Three deceased gene-altered pigs were heisted from a University of Florida lab and sold to an unsuspecting butcher, who ground them into very, very unkosher sausages. But university officials assure Reuters this won’t happen again; from now on, all animals that could be mistaken for food will be spray painted once they shed their mortal coil.
Off the Cuff
Exhausted from constantly rolling up your own sleeves? Then this shirt is for you. An Italian fashion house wove in a shape memory alloy that automatically rolls up the shirt’s sleeves when it gets too warm and unrolls them when things cool off. Mercifully, no plans exist for matching trousers.
A Light in the Sky
Tired of just listening, the folks at SETI want to see some action.
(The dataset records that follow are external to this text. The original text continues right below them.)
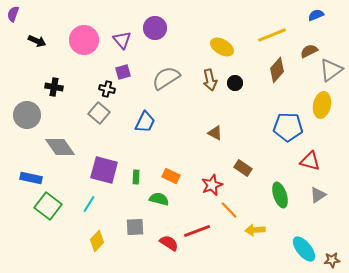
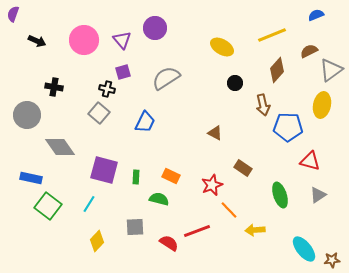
brown arrow at (210, 80): moved 53 px right, 25 px down
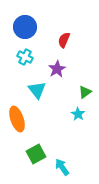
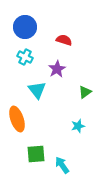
red semicircle: rotated 84 degrees clockwise
cyan star: moved 12 px down; rotated 24 degrees clockwise
green square: rotated 24 degrees clockwise
cyan arrow: moved 2 px up
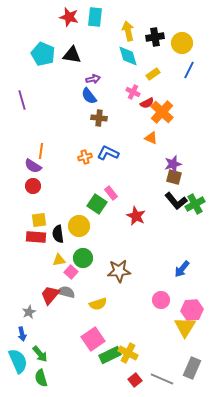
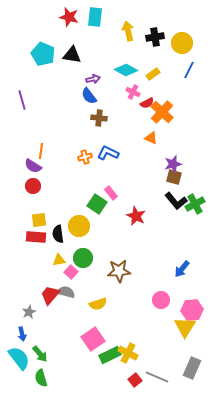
cyan diamond at (128, 56): moved 2 px left, 14 px down; rotated 45 degrees counterclockwise
cyan semicircle at (18, 361): moved 1 px right, 3 px up; rotated 15 degrees counterclockwise
gray line at (162, 379): moved 5 px left, 2 px up
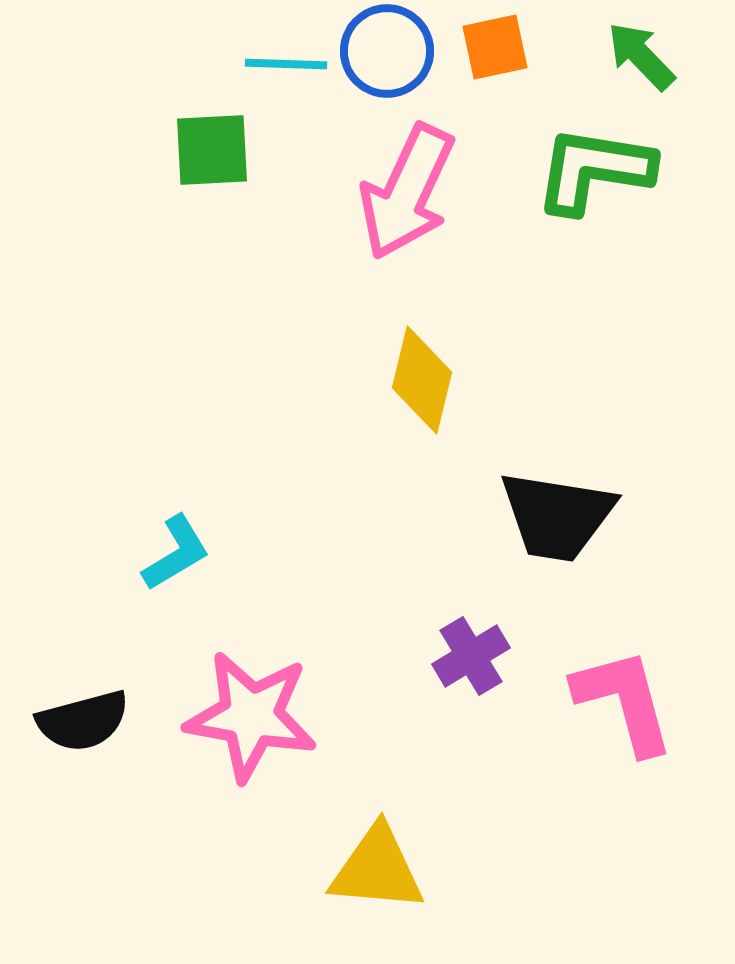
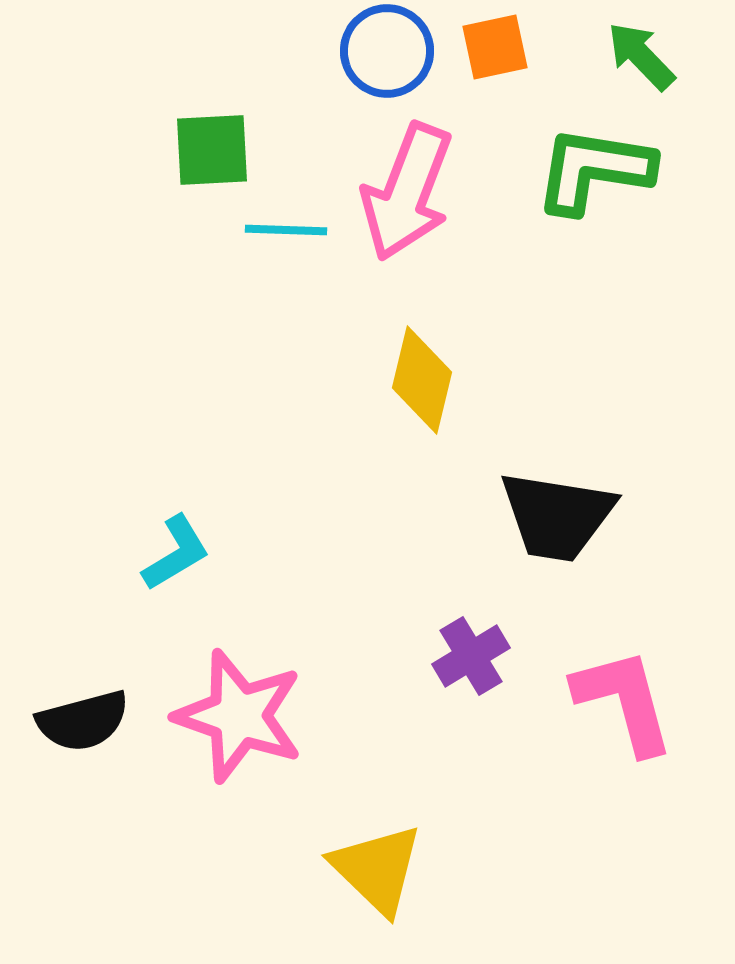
cyan line: moved 166 px down
pink arrow: rotated 4 degrees counterclockwise
pink star: moved 12 px left; rotated 9 degrees clockwise
yellow triangle: rotated 39 degrees clockwise
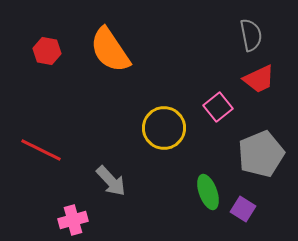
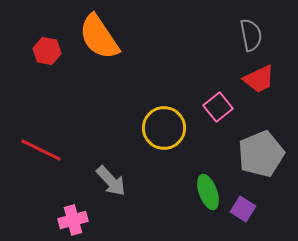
orange semicircle: moved 11 px left, 13 px up
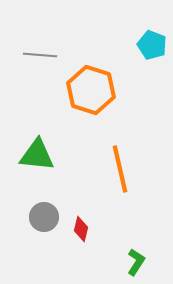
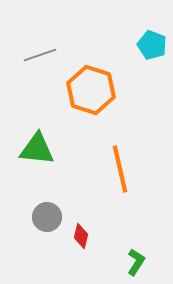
gray line: rotated 24 degrees counterclockwise
green triangle: moved 6 px up
gray circle: moved 3 px right
red diamond: moved 7 px down
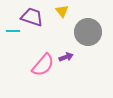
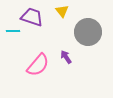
purple arrow: rotated 104 degrees counterclockwise
pink semicircle: moved 5 px left
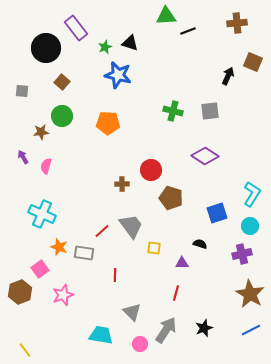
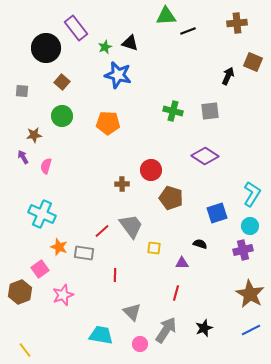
brown star at (41, 132): moved 7 px left, 3 px down
purple cross at (242, 254): moved 1 px right, 4 px up
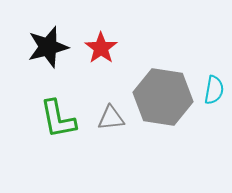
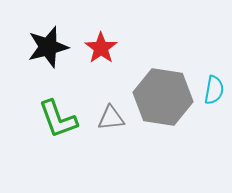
green L-shape: rotated 9 degrees counterclockwise
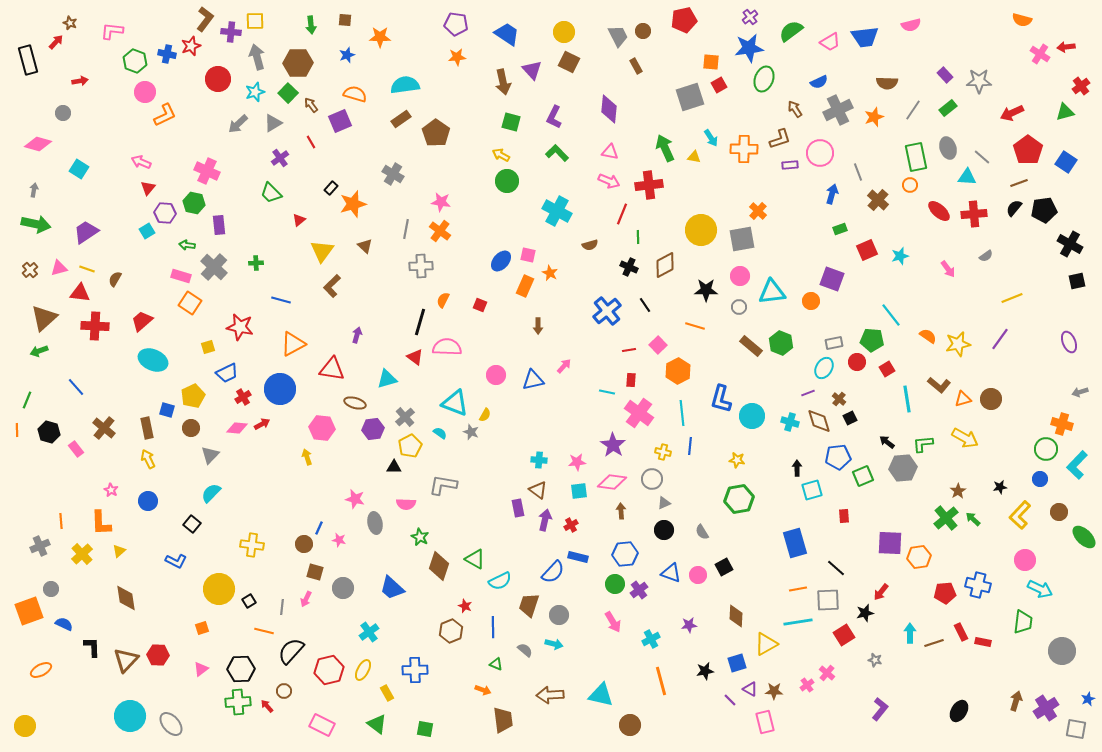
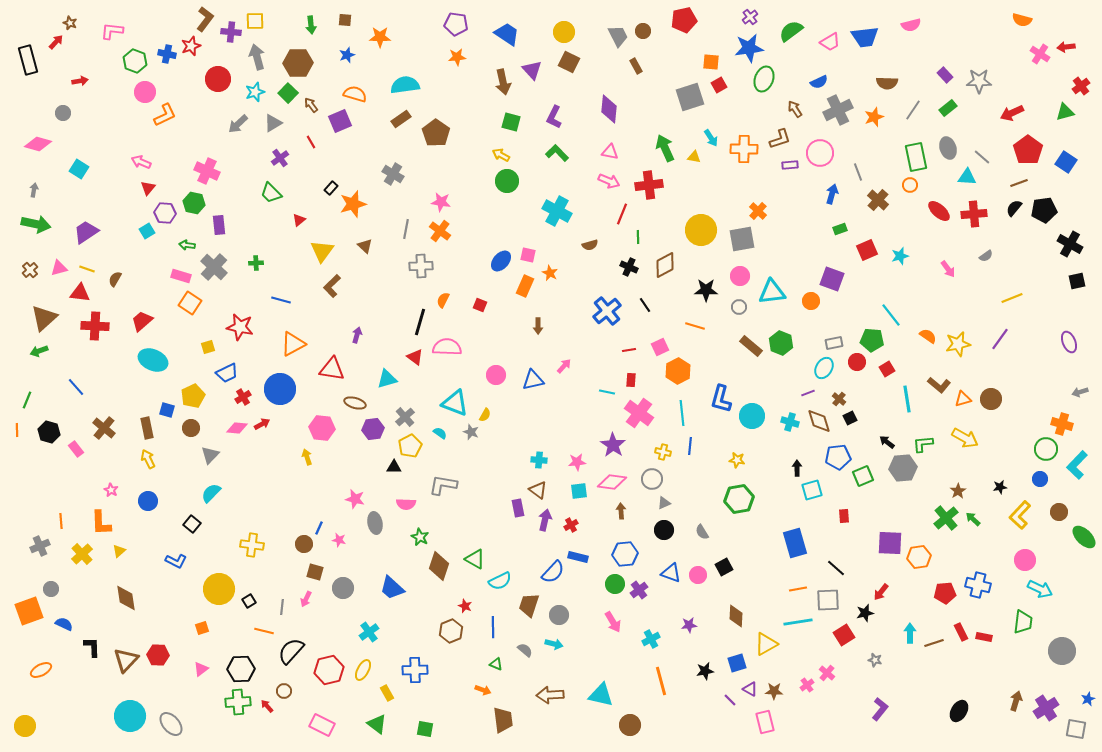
pink square at (658, 345): moved 2 px right, 2 px down; rotated 18 degrees clockwise
red rectangle at (983, 642): moved 1 px right, 5 px up
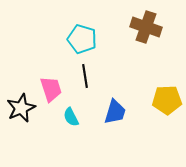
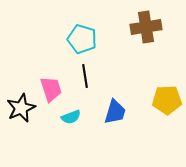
brown cross: rotated 28 degrees counterclockwise
cyan semicircle: rotated 84 degrees counterclockwise
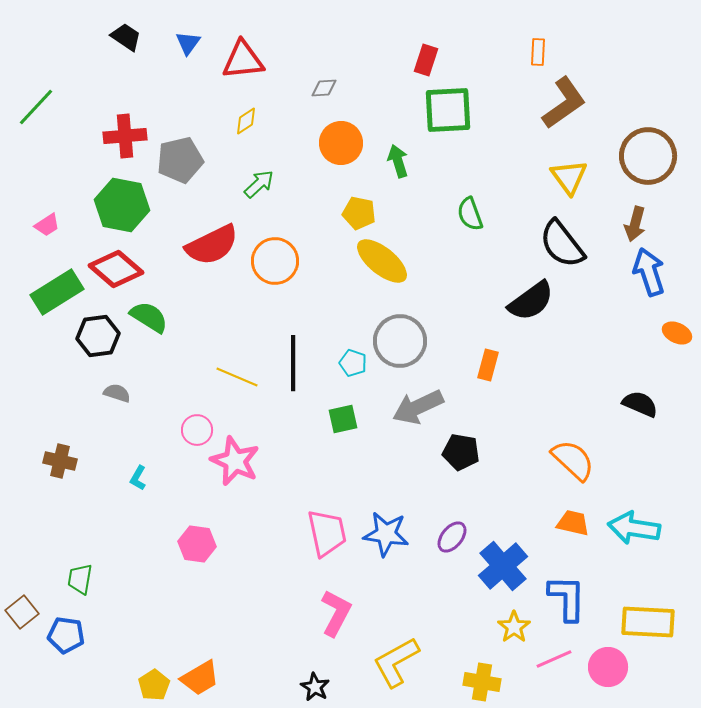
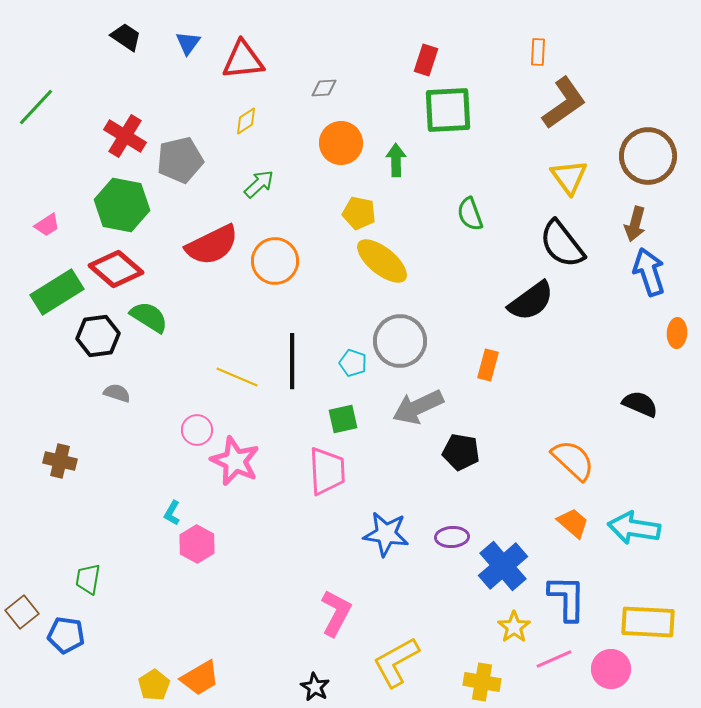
red cross at (125, 136): rotated 36 degrees clockwise
green arrow at (398, 161): moved 2 px left, 1 px up; rotated 16 degrees clockwise
orange ellipse at (677, 333): rotated 68 degrees clockwise
black line at (293, 363): moved 1 px left, 2 px up
cyan L-shape at (138, 478): moved 34 px right, 35 px down
orange trapezoid at (573, 523): rotated 28 degrees clockwise
pink trapezoid at (327, 533): moved 62 px up; rotated 9 degrees clockwise
purple ellipse at (452, 537): rotated 48 degrees clockwise
pink hexagon at (197, 544): rotated 21 degrees clockwise
green trapezoid at (80, 579): moved 8 px right
pink circle at (608, 667): moved 3 px right, 2 px down
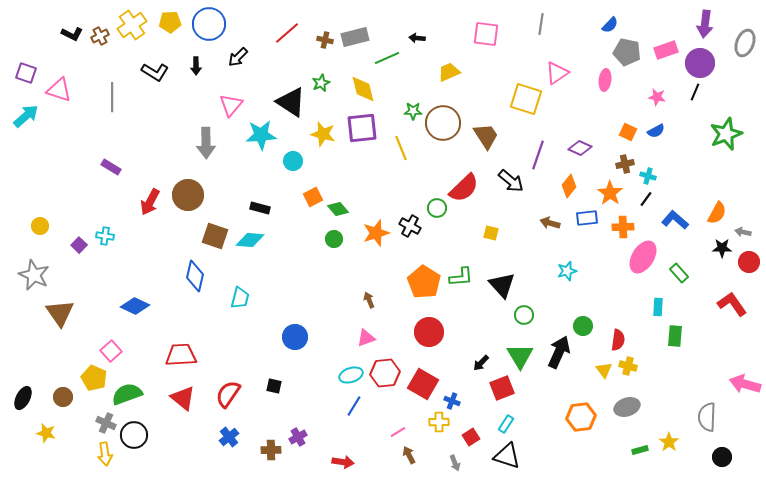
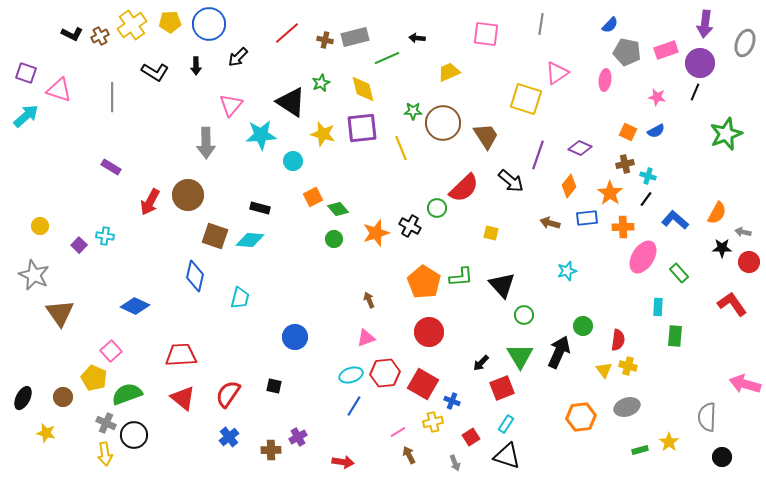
yellow cross at (439, 422): moved 6 px left; rotated 12 degrees counterclockwise
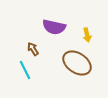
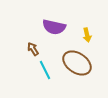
cyan line: moved 20 px right
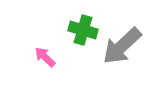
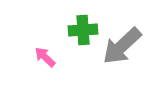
green cross: rotated 20 degrees counterclockwise
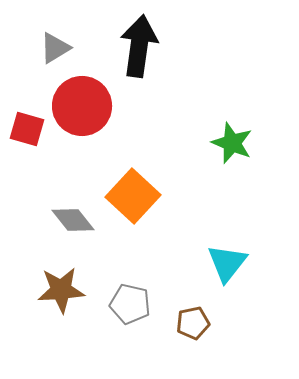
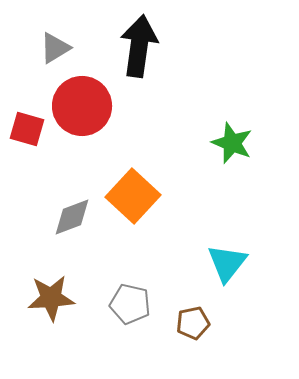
gray diamond: moved 1 px left, 3 px up; rotated 72 degrees counterclockwise
brown star: moved 10 px left, 8 px down
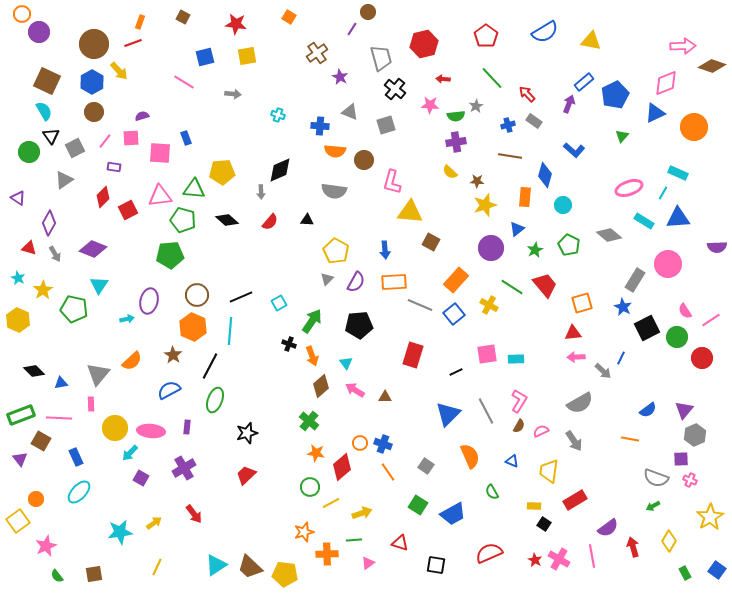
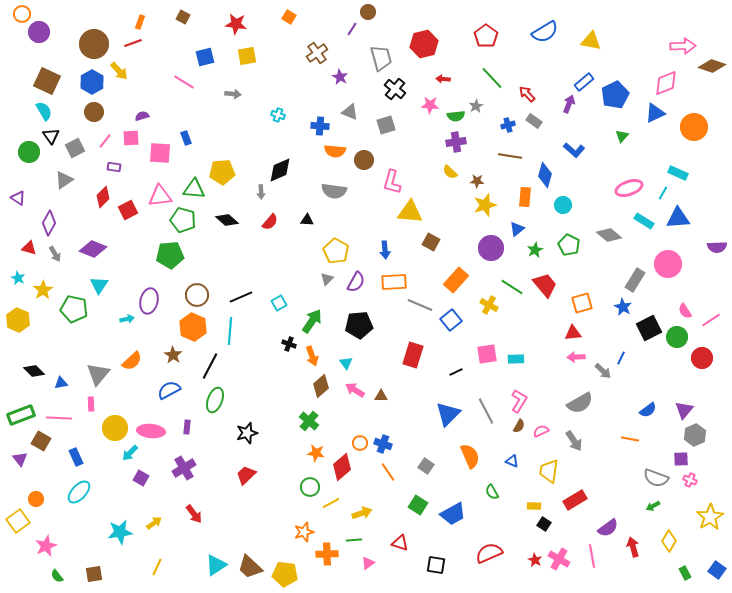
blue square at (454, 314): moved 3 px left, 6 px down
black square at (647, 328): moved 2 px right
brown triangle at (385, 397): moved 4 px left, 1 px up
Using a new laser detection system, they are now scouring the galaxy for signs of intelligent light, reports BBC News. While light is less susceptible to intergalactic interference than radio waves, the only photon beams that will register are those aimed by aliens directly at Earth-after which we might all be too jellified to celebrate.
Eyes on the Road
The SETI folks aren’t the only ones going optical. By 2003, Las Vegas plans to introduce an optically guided bus. The bus, explains the New York Times, will steer itself along high-contrast lines in the road. Sound a bit risky, even by Vegas standards? It’s not, claim the builders: a driver will still keep his foot firmly on the gas (and, we hope, sometimes the brake).
If your parents won’t stop reminding you that you’re 35, single and have yet to provide them with grand-progeny, there’s a cockroach nearby who feels your pain, consoles Scientific American. A recent study demonstrates that female roaches who’ve passed prime mating age are quicker to forgive a suitor’s shortcomings. Suggestion for further research: what happens to roach standards as closing time approaches?